The connection between natural sources of methane – from the stomachs of cows and other ruminants to termites to swamp mud – already get factored in to modern greenhouse-gas calculations. Still, while Brontosaurus burps or emissions via other, more-egregious, violations of good manners trigger giggles, such calculations also suggest “that the feedback between animals and climate is a little tighter than we tend to think it is today,” Dr. Smith says.

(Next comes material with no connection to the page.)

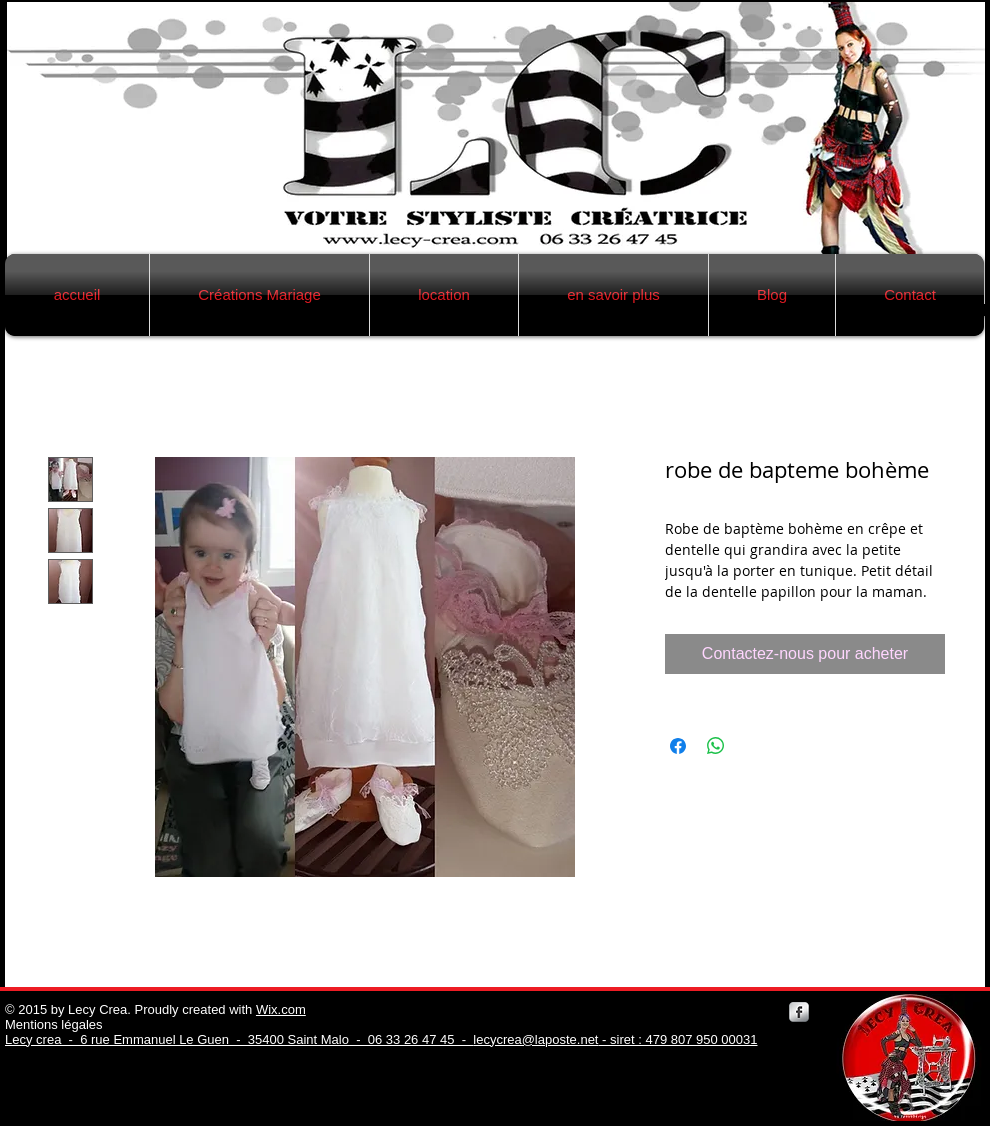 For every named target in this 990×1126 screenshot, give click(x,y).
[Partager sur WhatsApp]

For Dr. Wilkinson and colleagues, it's all about the microbes in a ruminant's digestive tract.

The bacteria would have had a lot to process. Sauropods still hold the record for largest land animals in the planet' s 4.6 billion-year history. From nose to tail tip, they ranged in length from 20 feet to 112 feet. One member of the group, Amphicoelias fragillimus, is thought to have spanned 190 feet and weighed up to 135 tons.

Based on the fossil record, many of these creatures sported teeth better suited for stripping vegetation than for long sessions of contemplative chewing. No “stomachs” in these animals. Researchers speak instead of fermentation chambers.

For their estimate, Wilkinson and colleagues settled on 10 22-ton sauropods to every 250 acres of land. Increased warmth, moisture, and CO2 levels would have sustained far more vegetation than does today's climate. Given the behemoths' appetites, the team estimated that all the sauropods on the planet would have produced a combined 520 million tons of methane a year, compared with between 50 million and 100 million tons for today's ruminants.

Even if sauropod emissions only amounted to 260 million tons a year, the methane still would have had a significant climate effect, according to the team.

The work represents a “proof of concept,” Wilkinson and colleagues write in the paper detailing their results in Tuesday's issue of the journal Current Biology.

But it resonates with Smith. In 2010, she and colleagues from the Los Alamos National Laboratory and the Smithsonian Institution's National Museum of Natural History calculated that the relatively sudden die-off in large-bodied plant eaters – mastodons, giant sloths, and other large animals – within about 1,000 years of humans' large-scale arrival in the Western Hemisphere corresponded with a decline in atmospheric methane.

This decline came at the beginning of a cool period that lasted a little more than 1,000 years – called the Younger Dryas. Smith's team estimated that the loss of large plant eaters in North and South America could have accounted for at least 12.5 percent of the methane decline, and perhaps all of it.